In the example below, let's assume that the first 2 features are from a categorical distribution and the last 2 are Gaussian. In the fit() method, just specify categorical_features=[0,1], indicating that Columns 0 and 1 are to follow categorical distribution.
from mixed_naive_bayes import MixedNB
X = [[0, 0, 180.9, 75.0],
[1, 1, 165.2, 61.5],
[2, 1, 166.3, 60.3],
[1, 1, 173.0, 68.2],
[0, 2, 178.4, 71.0]]
y = [0, 0, 1, 1, 0]
clf = MixedNB(categorical_features=[0,1])
clf.fit(X,y)
clf.predict(X)
Pip installable via pip install mixed-naive-bayes. More information on the usage in the README.md file. Pull requests are greatly appreciated :)
The simple answer: multiply result!! it's the same.
Naive Bayes based on applying Bayes’ theorem with the “naive” assumption of independence between every pair of features - meaning you calculate the Bayes probability dependent on a specific feature without holding the others - which means that the algorithm multiply each probability from one feature with the probability from the second feature (and we totally ignore the denominator - since it is just a normalizer).
so the right answer is:
calculate the probability from the categorical variables.
calculate the probability from the continuous variables.
multiply 1. and 2.
#Yaron's approach needs an extra step (4. below):
Calculate the probability from the categorical variables.

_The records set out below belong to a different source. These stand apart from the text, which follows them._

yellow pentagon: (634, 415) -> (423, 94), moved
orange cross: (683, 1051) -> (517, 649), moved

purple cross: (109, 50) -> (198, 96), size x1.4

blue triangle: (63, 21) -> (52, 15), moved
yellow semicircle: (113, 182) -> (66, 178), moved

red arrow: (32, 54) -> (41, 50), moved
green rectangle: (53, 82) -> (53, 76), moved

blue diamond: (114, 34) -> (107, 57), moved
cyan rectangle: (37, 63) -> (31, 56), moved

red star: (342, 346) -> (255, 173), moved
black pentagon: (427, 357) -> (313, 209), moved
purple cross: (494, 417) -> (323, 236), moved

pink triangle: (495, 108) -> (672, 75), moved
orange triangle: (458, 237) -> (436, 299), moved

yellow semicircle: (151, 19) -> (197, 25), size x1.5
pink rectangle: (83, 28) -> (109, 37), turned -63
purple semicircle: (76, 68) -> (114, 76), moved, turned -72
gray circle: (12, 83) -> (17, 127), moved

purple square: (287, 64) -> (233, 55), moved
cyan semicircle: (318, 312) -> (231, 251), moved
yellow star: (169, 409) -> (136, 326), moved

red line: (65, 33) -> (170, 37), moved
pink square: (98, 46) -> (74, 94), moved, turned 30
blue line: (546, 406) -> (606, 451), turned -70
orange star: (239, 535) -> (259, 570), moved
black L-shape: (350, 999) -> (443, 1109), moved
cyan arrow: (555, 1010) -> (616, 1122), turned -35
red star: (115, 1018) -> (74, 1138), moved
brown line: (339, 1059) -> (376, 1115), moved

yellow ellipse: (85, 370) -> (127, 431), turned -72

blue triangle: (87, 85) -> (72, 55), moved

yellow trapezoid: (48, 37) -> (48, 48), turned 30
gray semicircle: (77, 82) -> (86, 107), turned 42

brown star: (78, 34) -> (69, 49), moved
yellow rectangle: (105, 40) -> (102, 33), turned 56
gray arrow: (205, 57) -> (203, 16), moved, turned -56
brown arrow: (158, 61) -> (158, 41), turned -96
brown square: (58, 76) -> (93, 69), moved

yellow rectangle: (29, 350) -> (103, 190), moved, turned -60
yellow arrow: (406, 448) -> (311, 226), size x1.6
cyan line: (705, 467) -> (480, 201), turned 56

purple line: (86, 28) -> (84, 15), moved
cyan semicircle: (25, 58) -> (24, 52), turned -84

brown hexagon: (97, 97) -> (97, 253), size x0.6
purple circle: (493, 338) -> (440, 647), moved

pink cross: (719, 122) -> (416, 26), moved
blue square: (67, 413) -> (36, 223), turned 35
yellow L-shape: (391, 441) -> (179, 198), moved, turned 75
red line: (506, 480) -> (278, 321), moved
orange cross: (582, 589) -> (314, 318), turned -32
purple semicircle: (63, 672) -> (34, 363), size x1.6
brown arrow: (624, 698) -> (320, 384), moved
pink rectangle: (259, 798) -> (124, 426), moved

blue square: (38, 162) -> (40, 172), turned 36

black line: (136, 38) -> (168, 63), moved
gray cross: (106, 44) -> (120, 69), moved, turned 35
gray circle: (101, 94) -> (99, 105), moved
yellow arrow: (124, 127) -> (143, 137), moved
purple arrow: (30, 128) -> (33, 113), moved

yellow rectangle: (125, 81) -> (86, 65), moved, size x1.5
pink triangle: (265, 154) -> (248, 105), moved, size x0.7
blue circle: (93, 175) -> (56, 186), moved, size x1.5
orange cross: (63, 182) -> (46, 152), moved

Calculate the probability from the continuous variables.
Multiply 1. and 2.
AND
Divide 3. by the sum of the product of 1. and 2. EDIT: What I actually mean is that the denominator should be (probability of the event given the hypotnesis is yes) + (probability of evidence given the hypotnesis is no) (asuming a binary problem, without loss of generality). Thus, the probabilities of the hypotheses (yes or no) given the evidence would sum to 1.
Step 4. is the normalization step. Take a look at #remykarem's mixed-naive-bayes as an example (lines 268-278):
if self.gaussian_features.size != 0 and self.categorical_features.size != 0:
finals = t * p * self.priors
elif self.gaussian_features.size != 0:
finals = t * self.priors
elif self.categorical_features.size != 0:
finals = p * self.priors
normalised = finals.T/(np.sum(finals, axis=1) + 1e-6)
normalised = np.moveaxis(normalised, [0, 1], [1, 0])
return normalised
The probabilities of the Gaussian and Categorical models (t and p respectively) are multiplied together in line 269 (line 2 in extract above) and then normalized as in 4. in line 275 (fourth line from the bottom in extract above).
For hybrid features, you can check this implementation.
The author has presented mathematical justification in his Quora answer, you might want to check.
You will need the following steps:
Calculate the probability from the categorical variables (using predict_proba method from BernoulliNB)
Calculate the probability from the continuous variables (using predict_proba method from GaussianNB)
Multiply 1. and 2. AND
Divide by the prior (either from BernoulliNB or from GaussianNB since they are the same) AND THEN
Divide 4. by the sum (over the classes) of 4. This is the normalisation step.
It should be easy enough to see how you can add your own prior instead of using those learned from the data.